Last time, You said:
"Even deprenyl in itself has shown in autopsy studies to not only increase dopamine levels by 40-70% in Parkinson patients but increase PEA levels 1300-3500%! You see, PEA is the preferred substrate for MAO-B, the MAO that deprenyl inhibits. PEA has an extremely rapid turnover due to its rapid and continuous breakdown by MAO-B. Thus deprenyl's catecholamine activity enhancer has a dual mode of action. At MAO-B inhibiting doses, deprenyl has a huge catecholamine enhancing effects due to the major increases in PEA levels. Many authors have pointed out the probable dopamine neuron activity enhancing effect of PEA in Parkinson patients taking deprenyl. Knoll's discovery of PEA's catecholamine activity enhancer effect now explains this PEA dopamine-enhancing effect."And the report said...:
"Autopsy studies have shown that while deprenyl increases dopamine levels in Parkinson patient brains by only 40-70%, deprenyl increases PEA levels 1300 - 3500%! (14,22) PEA is the preferred substrate for MAO-B, the MAO that deprenyl inhibits. Paterson and colleagues have shown that PEA has an extremely rapid turnover due to its rapid and continuous breakdown by MAO-B. (21) Thus deprenyl's catecholamine activity enhancer activity has a dual mode of action. At low, non-MAO-B inhibiting doses, deprenyl has a direct catecholamine activity enhancer activity.At higher, MAO-B inhibiting doses, deprenyl creates an additional catecholamine activity enhancer effect, due to the huge increases in brain PEA levels that deprenyl causes, PEA also being a catecholamine activity enhancer substance. Many authors have pointed out the probable dopamine neuron activity enhancing effect of PEA in Parkinson patients taking deprenyl. (14, 15, 22)

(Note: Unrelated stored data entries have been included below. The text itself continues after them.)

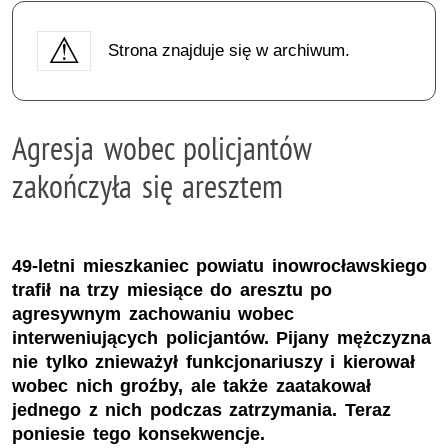
Strona znajduje się w archiwum.
Agresja wobec policjantów
zakończyła się aresztem
49-letni mieszkaniec powiatu inowrocławskiego
trafił na trzy miesiące do aresztu po
agresywnym zachowaniu wobec
interweniujących policjantów. Pijany mężczyzna
nie tylko znieważył funkcjonariuszy i kierował
wobec nich groźby, ale także zaatakował
jednego z nich podczas zatrzymania. Teraz
poniesie tego konsekwencje.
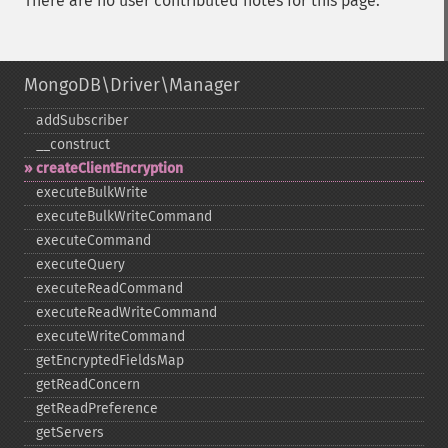
There are no user contributed notes for this page.
MongoDB\Driver\Manager
addSubscriber
_​_​construct
createClientEncryption
executeBulkWrite
executeBulkWriteCommand
executeCommand
executeQuery
executeReadCommand
executeReadWriteCommand
executeWriteCommand
getEncryptedFieldsMap
getReadConcern
getReadPreference
getServers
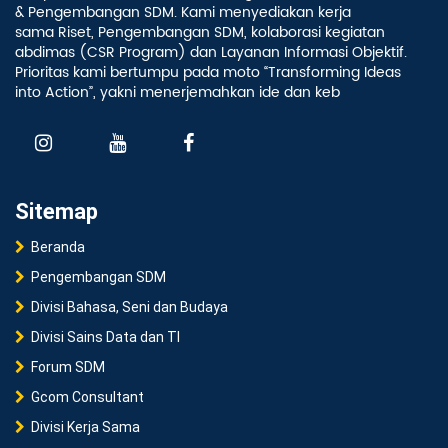
& Pengembangan SDM. Kami menyediakan kerja
sama Riset, Pengembangan SDM, kolaborasi kegiatan
abdimas (CSR Program) dan Layanan Informasi Objektif.
Prioritas kami bertumpu pada moto “Transforming Ideas
into Action”, yakni menerjemahkan ide dan keb
Sitemap
Beranda
Pengembangan SDM
Divisi Bahasa, Seni dan Budaya
Divisi Sains Data dan TI
Forum SDM
Gcom Consultant
Divisi Kerja Sama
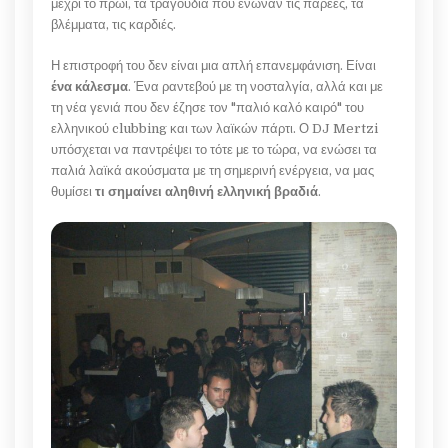
μέχρι το πρωί, τα τραγούδια που ένωναν τις παρέες, τα
βλέμματα, τις καρδιές.
Η επιστροφή του δεν είναι μια απλή επανεμφάνιση. Είναι
ένα κάλεσμα
. Ένα ραντεβού με τη νοσταλγία, αλλά και με
τη νέα γενιά που δεν έζησε τον "παλιό καλό καιρό" του
ελληνικού clubbing και των λαϊκών πάρτι. Ο DJ Mertzi
υπόσχεται να παντρέψει το τότε με το τώρα, να ενώσει τα
παλιά λαϊκά ακούσματα με τη σημερινή ενέργεια, να μας
θυμίσει
τι σημαίνει αληθινή ελληνική βραδιά
.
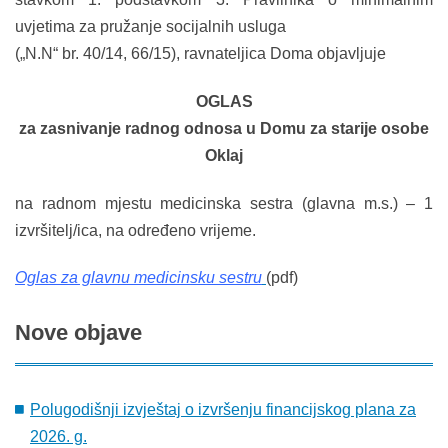
uvjetima za pružanje socijalnih usluga
(„N.N“ br. 40/14, 66/15), ravnateljica Doma objavljuje
OGLAS
za zasnivanje radnog odnosa u Domu za starije osobe
Oklaj
na radnom mjestu medicinska sestra (glavna m.s.) – 1
izvršitelj/ica, na određeno vrijeme.
Oglas za glavnu medicinsku sestru
(pdf)
Nove
objave
Polugodišnji izvještaj o izvršenju financijskog plana za
2026. g.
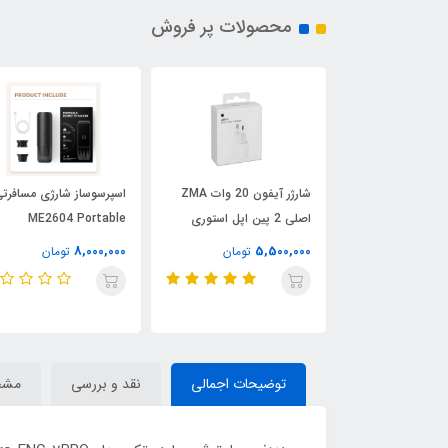
محصولات پر فروش
ساعت هوشمند HK11 Mini
شارژر آیفون 20 وات ZMA
اسپرسوساز شارژی مسافرت
ر AMOLED
اصلی 2 پین اپل استوری
ME2604 Portable
Espresso Maker
8,000,000
5,500,000
3
تومان
تومان
تومان
توضیحات اجمالی
نقد و بررسی
مشخ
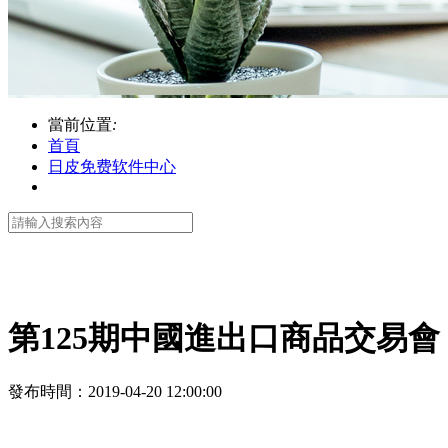
當前位置
:
首頁
日皮免费软件中心
第125期中國進出口商品交易會
發布時間
：2019-04-20 12:00:00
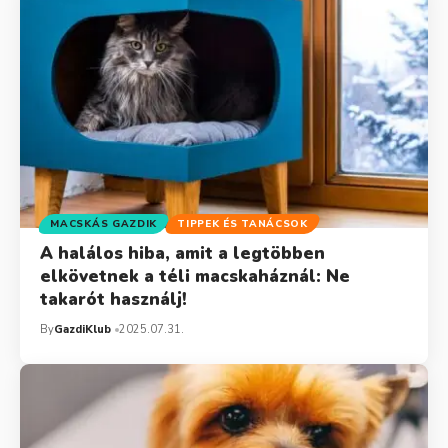
MACSKÁS GAZDIK
TIPPEK ÉS TANÁCSOK
A halálos hiba, amit a legtöbben
elkövetnek a téli macskaháznál: Ne
takarót használj!
By
GazdiKlub
2025.07.31.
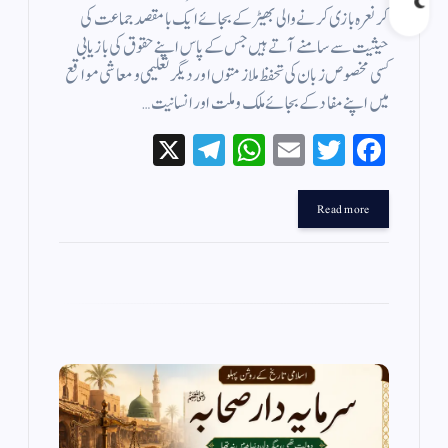
کر نعرہ بازی کرنے والی بھیڑ کے بجائے ایک با مقصد جماعت کی
حیثیت سے سامنے آتے ہیں جس کے پاس اپنے حقوق کی بازیابی
کسی مخصوص زبان کی تحفظ ملازمتوں اور دیگر تعلیمی ومعاشی مواقع
میں اپنے مفاد کے بجائے ملک و ملت اور انسانیت…
X
Te
W
E
T
Fa
le
ha
m
wi
ce
gr
ts
ail
tte
bo
Read more
a
A
r
ok
m
pp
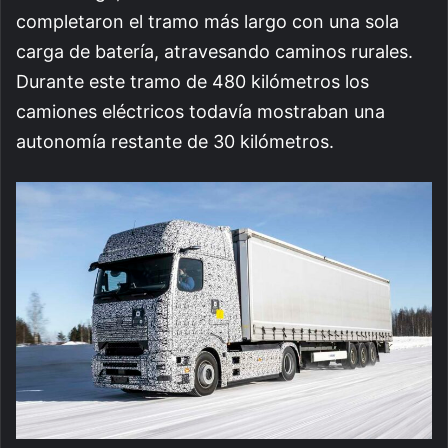
completaron el tramo más largo con una sola
carga de batería, atravesando caminos rurales.
Durante este tramo de 480 kilómetros los
camiones eléctricos todavía mostraban una
autonomía restante de 30 kilómetros.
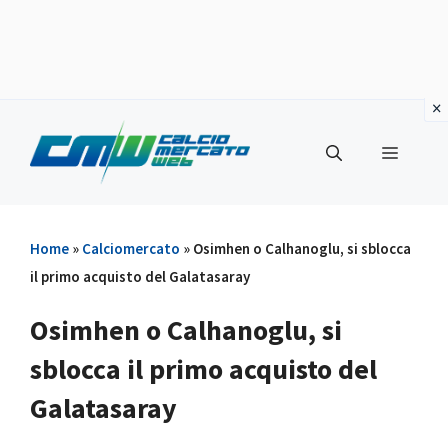
Vai
al
Menu
contenuto
Home
»
Calciomercato
»
Osimhen o Calhanoglu, si sblocca
il primo acquisto del Galatasaray
Osimhen o Calhanoglu, si
sblocca il primo acquisto del
Galatasaray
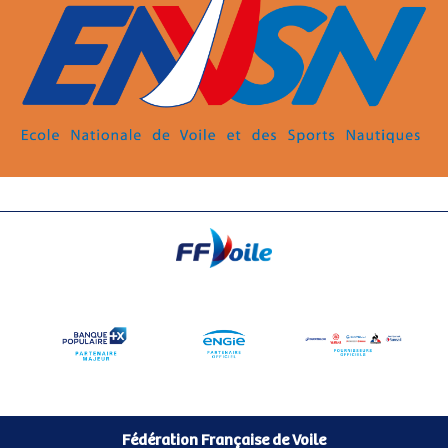
Fédération Française de Voile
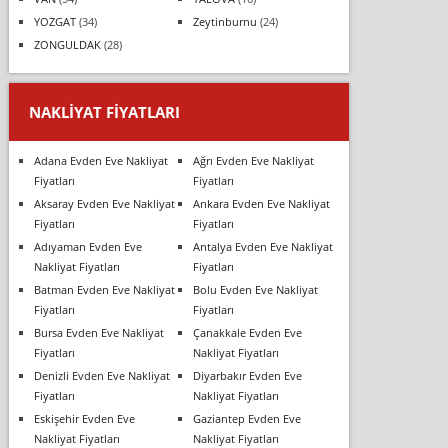
YOZGAT
(34)
Zeytinburnu
(24)
ZONGULDAK
(28)
NAKLIYAT FIYATLARI
Adana Evden Eve Nakliyat
Ağrı Evden Eve Nakliyat
Fiyatları
Fiyatları
Aksaray Evden Eve Nakliyat
Ankara Evden Eve Nakliyat
Fiyatları
Fiyatları
Adıyaman Evden Eve
Antalya Evden Eve Nakliyat
Nakliyat Fiyatları
Fiyatları
Batman Evden Eve Nakliyat
Bolu Evden Eve Nakliyat
Fiyatları
Fiyatları
Bursa Evden Eve Nakliyat
Çanakkale Evden Eve
Fiyatları
Nakliyat Fiyatları
Denizli Evden Eve Nakliyat
Diyarbakır Evden Eve
Fiyatları
Nakliyat Fiyatları
Eskişehir Evden Eve
Gaziantep Evden Eve
Nakliyat Fiyatları
Nakliyat Fiyatları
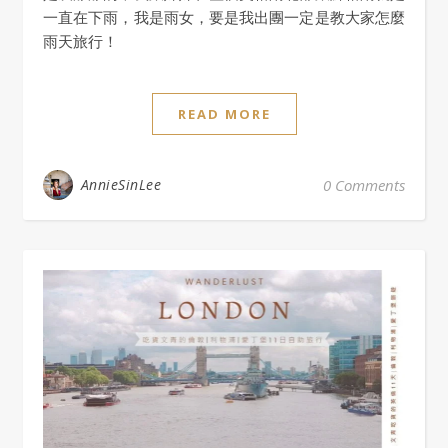
一直在下雨，我是雨女，要是我出團一定是教大家怎麼
雨天旅行！
READ MORE
AnnieSinLee
0 Comments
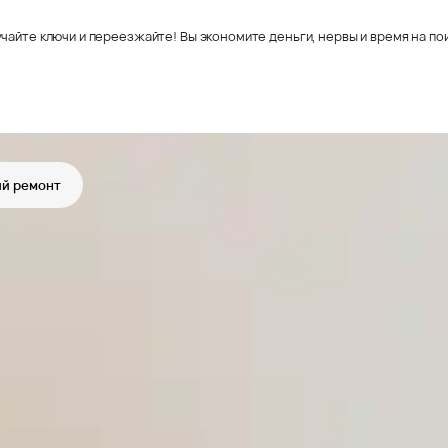
чайте ключи и переезжайте! Вы экономите деньги, нервы и время на пои
й ремонт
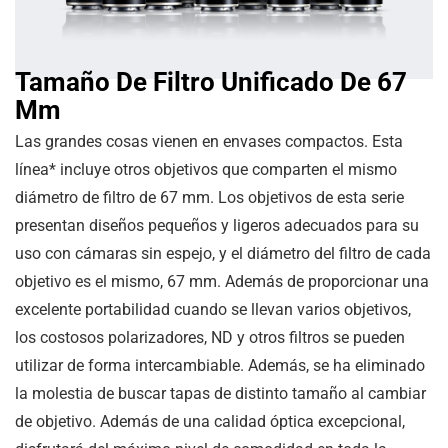
Tamaño De Filtro Unificado De 67
Mm
Las grandes cosas vienen en envases compactos. Esta
línea* incluye otros objetivos que comparten el mismo
diámetro de filtro de 67 mm. Los objetivos de esta serie
presentan diseños pequeños y ligeros adecuados para su
uso con cámaras sin espejo, y el diámetro del filtro de cada
objetivo es el mismo, 67 mm. Además de proporcionar una
excelente portabilidad cuando se llevan varios objetivos,
los costosos polarizadores, ND y otros filtros se pueden
utilizar de forma intercambiable. Además, se ha eliminado
la molestia de buscar tapas de distinto tamaño al cambiar
de objetivo. Además de una calidad óptica excepcional,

Knoll’s discovery of PEA’s catecholamine activity enhancer effect now explains this PEA dopamine-enhancing effect."
Amazingly, a lot of these "papers" look the same to me."NOTHING I said was pasted from ANYWHERE but my paper. The studies and facts are probably quite similar to what is from biopsychiatry.com. Don't accuse me of anything."
Oh really? See I take offence to that. You made it sound like you had done tons of information on deprenyl, but really most of your paper was about your troubles and other copied postings from other acticles. In actuallity, youve never tried deprenyl. People like me who have, know that its VERY mild in comparison to other anti-depressants. Now in some cases that may be a good thing, but it is not a miracle drug by any means.
Also that website you got most of that information from actually SELLS deprenyl overseas, theyll say whatever they can to convince you to buy it. Anyways just think about what I said, Im not accusing you I hope you understand that we all know quite a bit about anti depressants too, and it seems rather foolish to expect us to believe you when you dont believe us.